■ **Task requirements**: Return an exact copy of the lines from the one holding "CUADRO INSTRUMENTOS P04685622AB" to the end of the data, including both the starting and final lines. Leave the pictures out.

*** Opening Material supplied ***

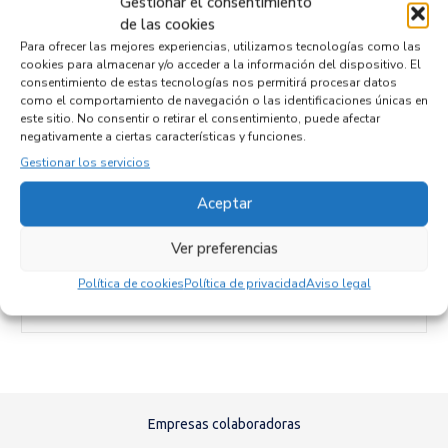
Gestionar el consentimiento
Código motor
de las cookies
Para ofrecer las mejores experiencias, utilizamos tecnologías como las
Código cambio
cookies para almacenar y/o acceder a la información del dispositivo. El
consentimiento de estas tecnologías nos permitirá procesar datos
como el comportamiento de navegación o las identificaciones únicas en
este sitio. No consentir o retirar el consentimiento, puede afectar
negativamente a ciertas características y funciones.
Productos relacionados
Gestionar los servicios
Aceptar
CUADRO INSTRUMENTOS P04685622AB
Recambios CHRYSLER
GRAND VOYAGER (RT)
Ver preferencias
Referencia ID:
132158
Referencia OEM:
P04685622AB
Política de cookies
Política de privacidad
Aviso legal
32,95
€
(IVA no incluído)
Empresas colaboradoras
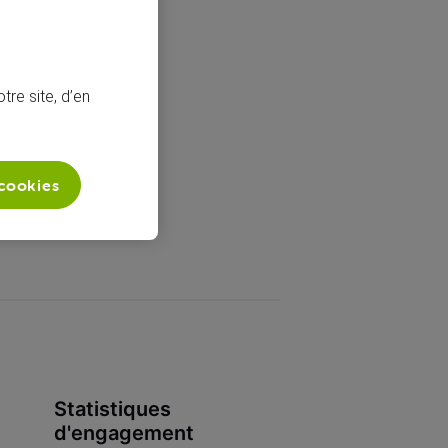
tre site, d’en
 cookies
Statistiques
d'engagement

*** Closing Material supplied ***

■ **Final answer**:
CUADRO INSTRUMENTOS P04685622AB
Recambios CHRYSLER
GRAND VOYAGER (RT)
Ver preferencias
Referencia ID:
132158
Referencia OEM:
P04685622AB
Política de cookies
Política de privacidad
Aviso legal
32,95
€
(IVA no incluído)
Empresas colaboradoras
tre site, d’en
 cookies
Statistiques
d'engagement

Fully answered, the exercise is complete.